Anyone any idea how this could be done?
Anybody willing to help a psychology student?
Cheers
This is a common issue when dealing with non-linear models.
If I were, you, I would try to check if you can remove some parameters from the model in order to simplify it.
If you really want to keep your solution not too far from the initial point, you can use upper bounds and lower bounds for each variable:
x = lsqcurvefit(fun,x0,xdata,ydata,lb,ub)
defines a set of lower and upper bounds on the design variables in x so that the solution is always in the range lb ≤ x ≤ ub.
Cheers
You state:
I'm trying to compare different fitting models (they are designed for
this purpose). So what I do is I have 5 models with different
parameters and different starting values ( the second part of my code)
and next I have the general curve fitting file.
You will presumably compare the statistics from fits with different models, to see whether reductions in the fitting error are unlikely to be due to chance.
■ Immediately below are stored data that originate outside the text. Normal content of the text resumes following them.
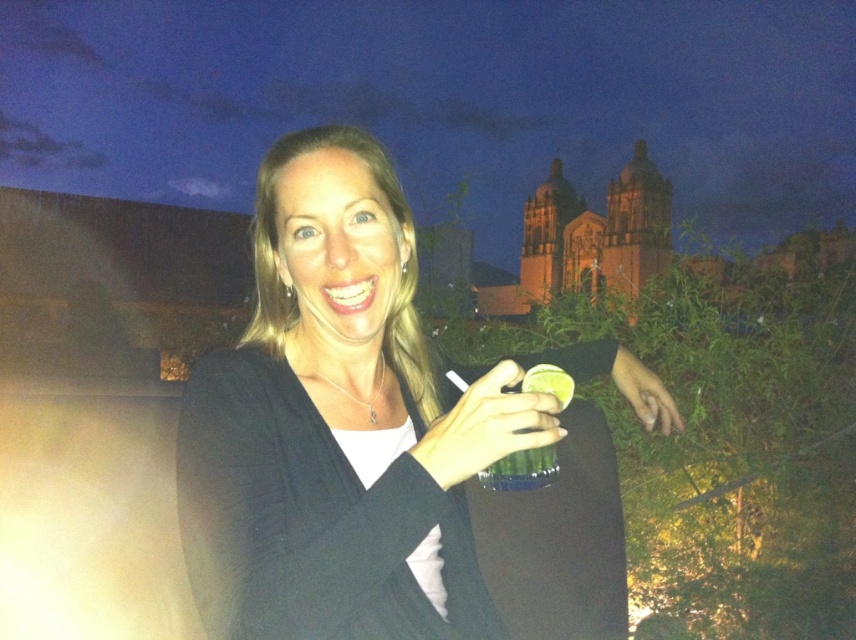 Question: Which point is closer to the camera?

Choices:
 (A) (547, 428)
 (B) (508, 384)

Answer: (A)

Question: Does matte black dress at center have a smaller size compared to matte plastic cup at center?

Choices:
 (A) yes
 (B) no

Answer: (B)

Question: Which point is farther to the camera?

Choices:
 (A) matte black dress at center
 (B) matte plastic cup at center

Answer: (B)

Question: Which point is closer to the camera taking this photo?

Choices:
 (A) (528, 440)
 (B) (262, 540)

Answer: (B)

Question: Can you confirm if matte black dress at center is positioned above matte plastic cup at center?

Choices:
 (A) no
 (B) yes

Answer: (B)

Question: Can you confirm if matte black dress at center is positioned to the left of matte plastic cup at center?

Choices:
 (A) no
 (B) yes

Answer: (B)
You may want to rely on that comparison to pick the model that not only fits your data suitably but is also simplest (which is often referred to as the principle of parsimony).
The problem is really with the model you have shown resulting in correlated parameters and therefore overfitting, as mentioned by #David. Again, this should be resolved when you compare different models and find that some do just as well (statistically speaking) even though they involve fewer parameters.
edit
To drive the point home regarding the problem with the choice of model, here are (1) results of a trial fit using simulated data (2) the correlation matrix of the parameters in graphical form:
Note that absolute values of the correlation close to 1 indicate strongly correlated parameters, which is highly undesirable. Note also that the trend in the data is practically linear over a long portion of the dataset, which implies that 2 parameters might suffice over that stretch, so using 8 parameters to describe it seems like overkill.